The attacks are part of an escalation of violence aimed at destabilizing Iraq’s new democratic government, which held its first Cabinet meeting yesterday. The insurgents often target Iraqi security forces, which are being recruited and trained by the US-led coalition as part of its eventual exit strategy.
The government announced the arrest of a former official of Saddam Hussein’s now-defunct Baath party in Mosul on suspicion of masterminding a string of insurgent attacks.
Illustrating the uphill task in training new Iraqi security forces, US officers said they had pulled another battalion of Iraqi commandos from the rebel bastion of Samarra 125 km north of Baghdad last month after repeated incidents of misconduct.
In a March incident that sealed the unit’s fate, the commandos set a home near Samarra on fire after searching it and finding no incriminating evidence.
Many of the controversial 12,000-strong unit are from Saddam’s former special forces, security directorate and Republican Guard.
The US military said US and Iraqi forces were holding without charge nine Iraqi journalists working for international news organizations, on suspicion of aiding insurgents. The local journalists working for seven Western news organizations are currently detained with “some having been held for several months”, said Col. Steve Boylan, a spokesman for US forces in Iraq.
The US military is believed to be holding two AFP journalists, though US officers could only confirm the detention of one, recently transferred to the notorious Abu Ghraib prison in Baghdad.
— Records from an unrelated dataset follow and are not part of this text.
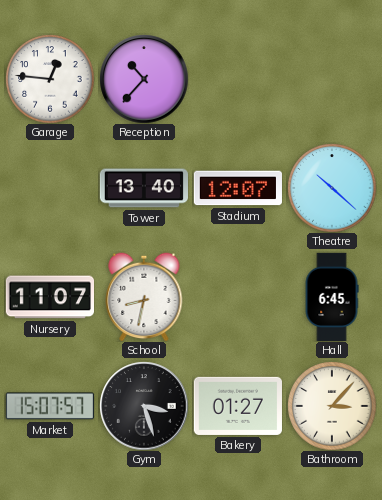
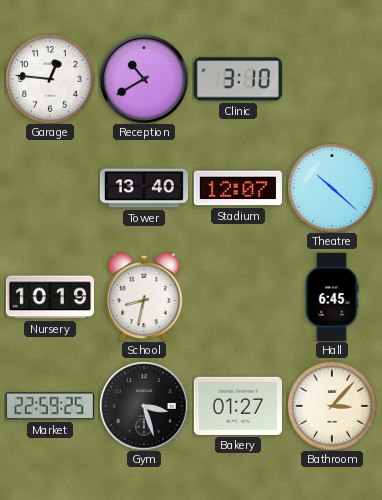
Reception: 10:37 -> 10:40
Clinic: none -> 3:10
Nursery: 11:07 -> 10:19
Market: 15:07 -> 22:59
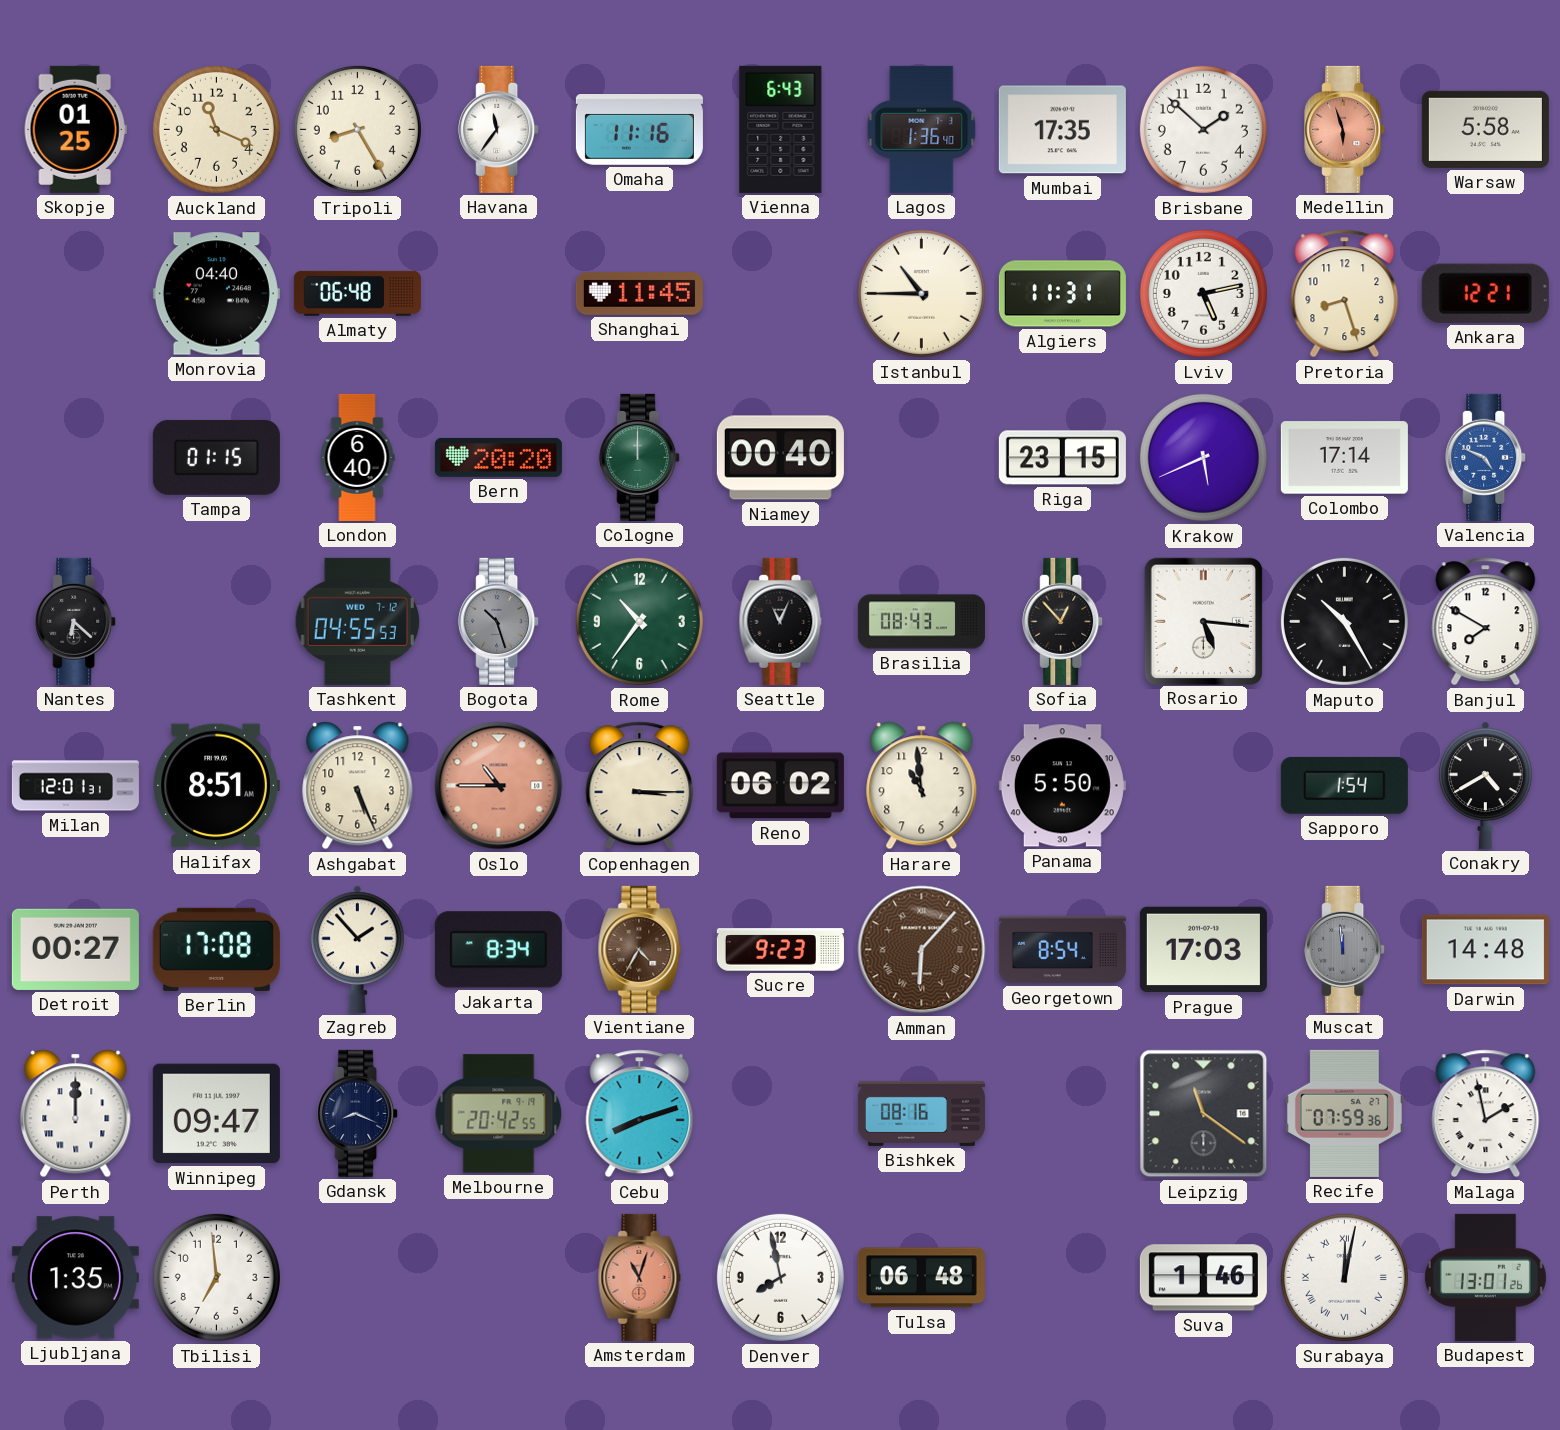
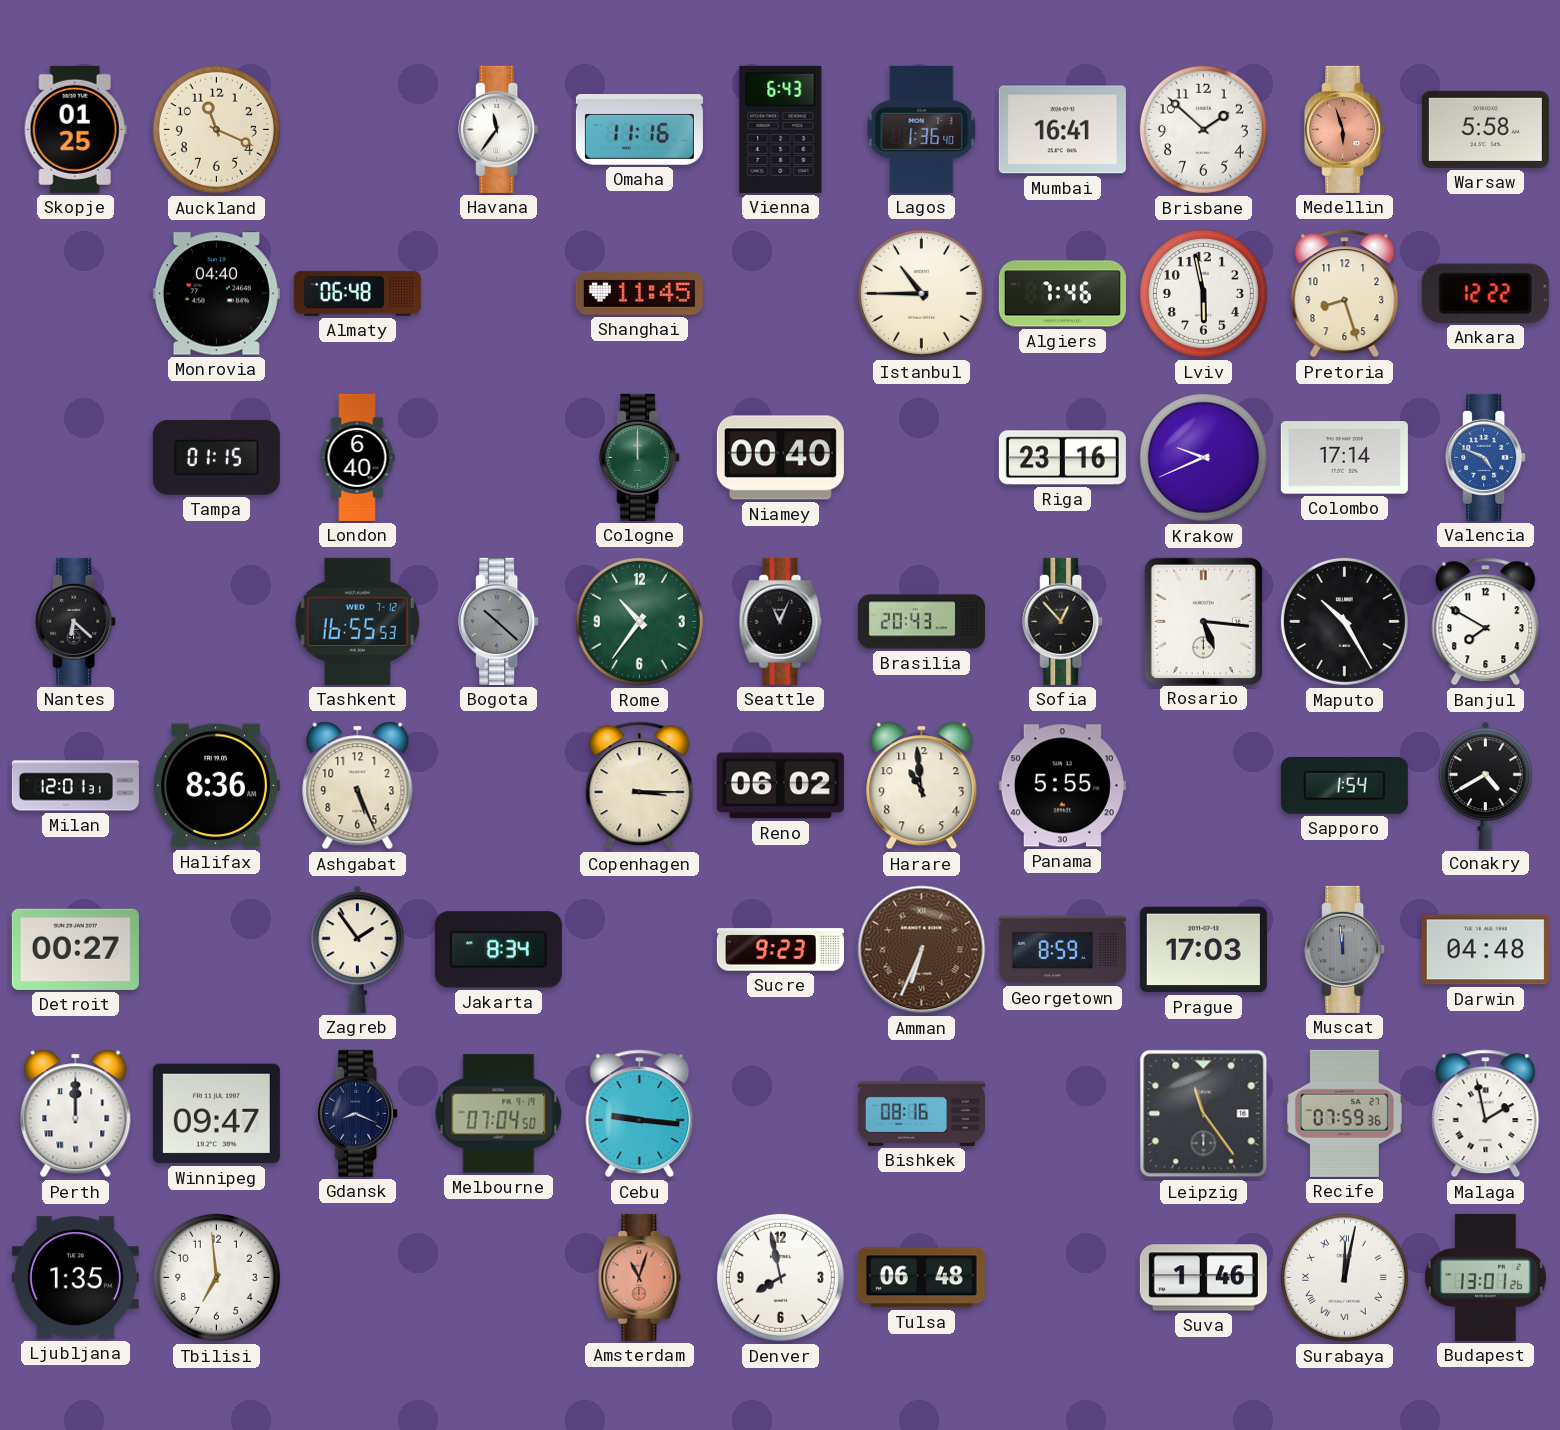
Tripoli: 8:25 -> none
Mumbai: 17:35 -> 16:41
Algiers: 11:31 -> 7:46
Lviv: 5:13 -> 5:58
Ankara: 12:21 -> 12:22
Bern: 20:20 -> none
Riga: 23:15 -> 23:16
Krakow: 5:41 -> 9:41
Tashkent: 04:55 -> 16:55
Bogota: 10:27 -> 10:22
Brasilia: 08:43 -> 20:43
Halifax: 8:51 -> 8:36
Oslo: 10:45 -> none
Panama: 5:50 -> 5:55
Berlin: 17:08 -> none
Zagreb: 1:53 -> 1:54
Vientiane: 4:35 -> none
Amman: 6:07 -> 6:34
Georgetown: 8:54 -> 8:59
Darwin: 14:48 -> 04:48
Melbourne: 20:42 -> 07:04
Cebu: 8:12 -> 9:16
Leipzig: 11:21 -> 11:24
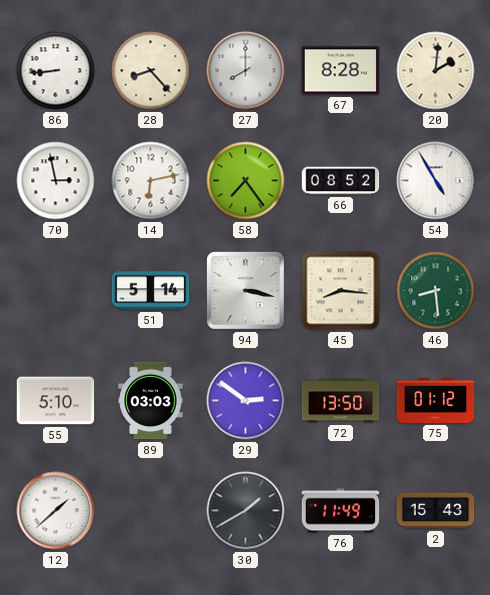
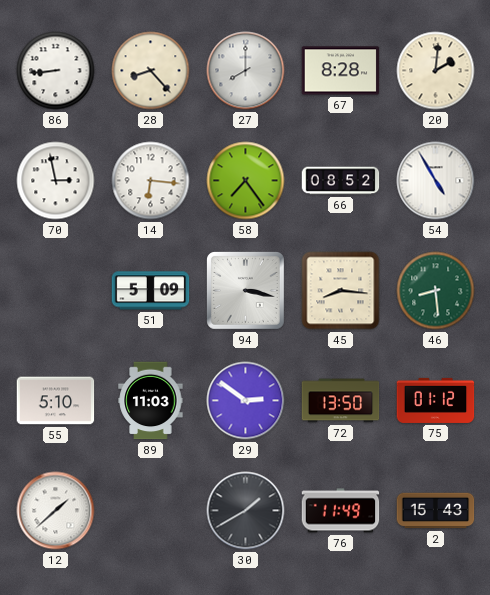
14: 6:13 -> 6:16
51: 5:14 -> 5:09
89: 03:03 -> 11:03
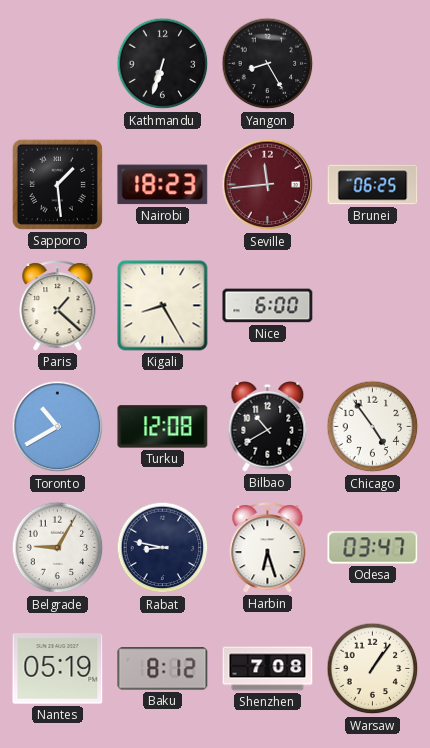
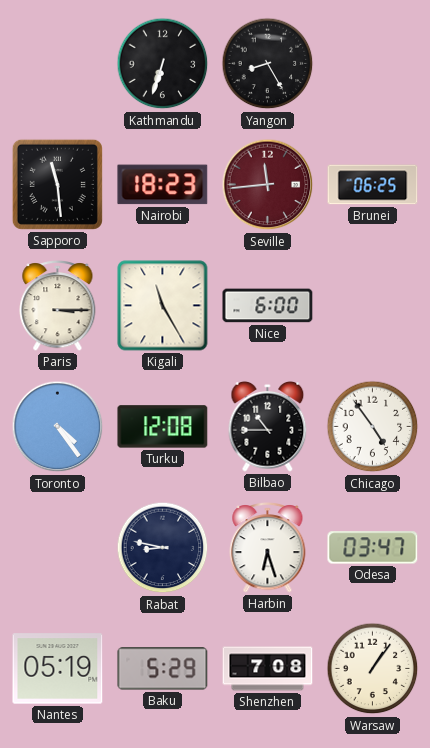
Sapporo: 1:29 -> 11:29
Paris: 1:22 -> 3:15
Kigali: 8:25 -> 11:25
Toronto: 10:40 -> 4:24
Bilbao: 10:40 -> 10:45
Belgrade: 9:05 -> none
Baku: 8:12 -> 5:29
Reporter Ammar Daham Naef Khalaf was detained April 11 by US soldiers who, according to his family, searched his home in Ramadi, 100 km west of Baghdad. He was due to be transferred on April 26 to Abu Ghraib, where he can be held for up to 60 days incommunicado.
AFP photographer Fares Nawaf Al-Issaywi was detained May 1 by Iraqi police while taking pictures in Fallujah before being handed over to US soldiers, his family said. US forces have so far been unable to confirm they are holding him.
The latest violence has left the government grappling with how to deal with an insurgency seemingly bent on escalating attacks.
Prime Minister Ibrahim Jaafari had hoped to draw support away from the insurgency by including in his Cabinet members of the disaffected Sunni Arab minority, which dominated under Saddam. But members of his Shiite-dominated alliance have blocked candidates with links to Saddam’s regime.
Jaafari’s’ 37-member Cabinet, most of whom were sworn in Tuesday, includes just four Sunni ministers in relatively minor posts. Months after the Jan. 30 parliamentary elections, bickering continued over two deputy prime minister slots and five portfolios that are in temporary hands, including defense.
Yesterday, lawmakers from Jaafari’s United Iraqi Alliance said there was agreement on who would fill the key oil and electricity slots, which are destined for Shiites. Ibrahim Bahr Al-Uloum, the first oil minister in the former US-appointed Governing Council, will return to the position, said Ali Al-Dabagh, a lawmaker involved in the negotiations.
Former Pentagon favorite Ahmad Chalabi has been filling in as oil minister.
Mihsin Shlash, an independent Shiite lawmaker, will be electricity minister, Al-Dabagh and two other lawmakers said.
Meanwhile, Bulgaria’s Parliament voted to pull its troops from Iraq by the end of the year, in the latest blow to the coalition of US allies. But opposition leaders, who are against Bulgaria’s presence in Iraq, denounced the vote as a ploy by the government to win support ahead of summer elections.
Bulgaria’s decision follows recent moves from Poland, Ukraine, and other members of the US-led “Coalition of the Willing” to quit a war that is deeply unpopular among Europeans.